> BRIEF: Below are the records; collect from them each line containing the string "Debt".

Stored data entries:
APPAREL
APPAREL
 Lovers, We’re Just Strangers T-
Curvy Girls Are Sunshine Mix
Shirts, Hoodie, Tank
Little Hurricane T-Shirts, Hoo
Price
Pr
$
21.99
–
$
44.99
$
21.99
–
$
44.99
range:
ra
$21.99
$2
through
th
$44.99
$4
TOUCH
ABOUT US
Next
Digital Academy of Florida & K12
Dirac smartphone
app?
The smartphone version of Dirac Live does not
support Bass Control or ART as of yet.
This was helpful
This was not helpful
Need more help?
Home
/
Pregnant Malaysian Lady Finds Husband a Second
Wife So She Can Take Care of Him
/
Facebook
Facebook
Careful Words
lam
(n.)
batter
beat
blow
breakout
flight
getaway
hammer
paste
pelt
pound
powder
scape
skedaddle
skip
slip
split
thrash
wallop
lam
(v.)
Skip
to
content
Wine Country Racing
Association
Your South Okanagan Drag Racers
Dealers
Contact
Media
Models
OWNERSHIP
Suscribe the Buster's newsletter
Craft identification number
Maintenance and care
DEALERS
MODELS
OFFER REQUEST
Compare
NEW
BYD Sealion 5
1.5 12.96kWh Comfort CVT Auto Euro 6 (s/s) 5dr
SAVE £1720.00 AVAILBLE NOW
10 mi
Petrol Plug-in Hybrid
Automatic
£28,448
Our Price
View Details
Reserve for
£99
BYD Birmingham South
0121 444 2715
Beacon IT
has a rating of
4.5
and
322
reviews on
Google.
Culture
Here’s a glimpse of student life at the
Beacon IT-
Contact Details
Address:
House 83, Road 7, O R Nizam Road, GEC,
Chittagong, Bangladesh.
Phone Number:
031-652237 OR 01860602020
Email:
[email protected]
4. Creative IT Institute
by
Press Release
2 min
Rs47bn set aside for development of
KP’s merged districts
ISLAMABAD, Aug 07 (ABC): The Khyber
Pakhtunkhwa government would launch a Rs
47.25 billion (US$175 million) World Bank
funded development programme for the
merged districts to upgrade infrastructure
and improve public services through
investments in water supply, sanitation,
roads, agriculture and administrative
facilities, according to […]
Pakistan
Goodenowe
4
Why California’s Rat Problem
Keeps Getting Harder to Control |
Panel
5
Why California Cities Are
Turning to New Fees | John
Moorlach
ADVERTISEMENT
* * *
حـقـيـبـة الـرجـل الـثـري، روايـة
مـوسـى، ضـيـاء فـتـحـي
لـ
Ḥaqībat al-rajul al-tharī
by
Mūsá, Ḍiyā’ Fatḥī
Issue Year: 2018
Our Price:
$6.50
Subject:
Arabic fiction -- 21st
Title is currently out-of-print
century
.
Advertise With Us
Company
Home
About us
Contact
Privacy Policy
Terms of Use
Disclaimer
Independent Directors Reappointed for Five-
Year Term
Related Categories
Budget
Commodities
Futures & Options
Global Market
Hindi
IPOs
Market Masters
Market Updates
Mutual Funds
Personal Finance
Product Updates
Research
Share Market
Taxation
* * *
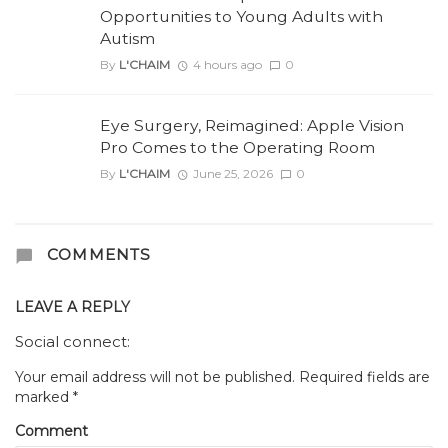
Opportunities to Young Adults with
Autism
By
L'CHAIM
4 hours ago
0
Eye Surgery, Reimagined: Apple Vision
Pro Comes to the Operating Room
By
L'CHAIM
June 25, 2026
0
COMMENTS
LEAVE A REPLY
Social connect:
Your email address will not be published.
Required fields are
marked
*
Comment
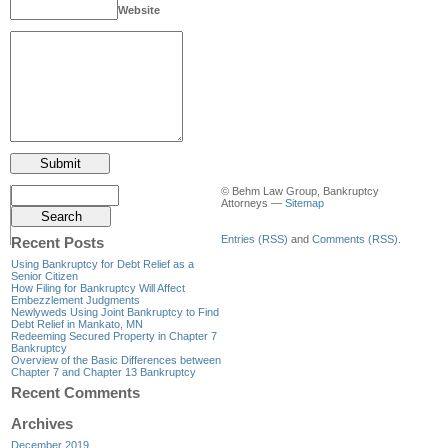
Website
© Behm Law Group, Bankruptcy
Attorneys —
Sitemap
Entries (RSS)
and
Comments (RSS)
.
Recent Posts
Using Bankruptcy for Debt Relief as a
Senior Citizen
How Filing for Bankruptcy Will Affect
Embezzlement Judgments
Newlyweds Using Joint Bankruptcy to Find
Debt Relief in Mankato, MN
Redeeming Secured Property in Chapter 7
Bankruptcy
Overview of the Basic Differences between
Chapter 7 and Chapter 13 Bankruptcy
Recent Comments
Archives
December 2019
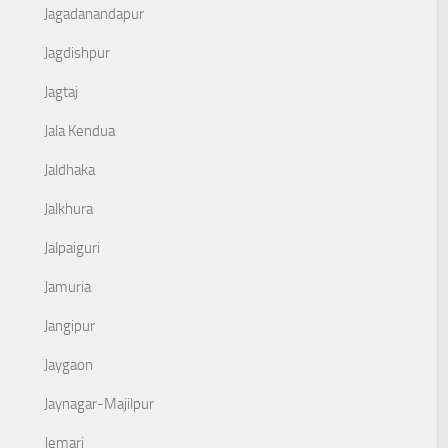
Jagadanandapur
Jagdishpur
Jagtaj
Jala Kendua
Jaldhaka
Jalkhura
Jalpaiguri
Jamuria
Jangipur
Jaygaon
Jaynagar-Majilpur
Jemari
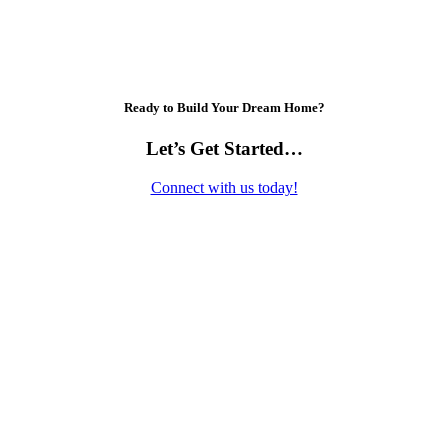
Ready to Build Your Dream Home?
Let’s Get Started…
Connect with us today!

> FINISHED EXERCISE:
Using Bankruptcy for Debt Relief as a
Debt Relief in Mankato, MN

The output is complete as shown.